Information about the active queue is kept in memory. The active queue size is limited to a multiple of the number of simultaneous delivery processes. This queue size limititation is chosen on purpose. The queue manager should never run out of working memory because of a peak message workload. One of the worst things that can happen is that the mail system gets wedged because the queue no longer fits in memory, and stays wedged until someone throws away enough messages that the queue fits in memory again (or increases the UNIX memory resource limit by a sufficient amount). To avoid such disasters, the Postfix queue manager enforces an upper bound on the amount of memory that it needs, so that it stays in control.

A similar memory-saving trick has been in wide use for decennia. Instead of reading whole files into memory, programs use fixed-size buffers that act as windows onto those files. The size of a file has no effect on the amount of memory needed to read its contents. The Postfix active queue is just a window onto a larger queue.

Postfix delivery strategy: fairness and no thundering herd

Implementing a high-performance mail system is one thing. However, no-one would be pleased when Postfix connects to their site and overwhelms it with lots and lots of simultaneous deliveries. This is important especially when a site has been down and mail is backed up elsewhere in the network.

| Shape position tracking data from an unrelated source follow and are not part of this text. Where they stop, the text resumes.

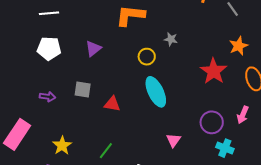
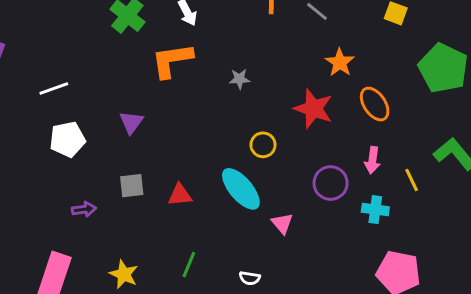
yellow circle: (147, 57) -> (263, 145), moved
cyan ellipse: (156, 92) -> (241, 189), moved
cyan cross: (225, 148) -> (375, 210), moved

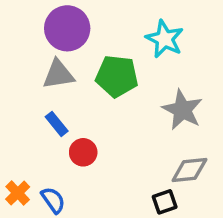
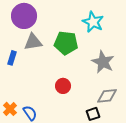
purple circle: (67, 28) -> (24, 16), moved
blue rectangle: (57, 124) -> (12, 58), moved, turned 56
red circle: (83, 152) -> (63, 86), moved

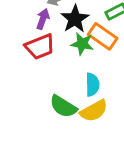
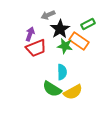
purple arrow: (43, 19) -> (30, 34), moved
cyan semicircle: (92, 85) -> (62, 72), moved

Postfix tries to be a good network neighbor. When delivering mail to a site, Postfix will initially make no more than two simultaneous connections. As long as deliveries succeed, the concurrency slowly increases up to some configurable limit (or until the host or network is unable to handle the load); concurrency is decreased in case of trouble. For those familiar with TCP/IP implementation details, Vmailer implements its own analogon of the TCP slow start algorithm

Apart from the thundering herd controls, the Postfix delivery strategy is based on round-robin selection and random walks. The queue manager sorts message recipients in the active queue by destination domain, makes round-robin walks along all domain queues, and makes random walks within each domain queue.

On the average, Postfix will do simultaneous deliveries to the same domain only when there is not enough work to keep all outbound SMTP channels busy. So, when AOL goes offline and comes back, it will not stop the system from delivering to other sites.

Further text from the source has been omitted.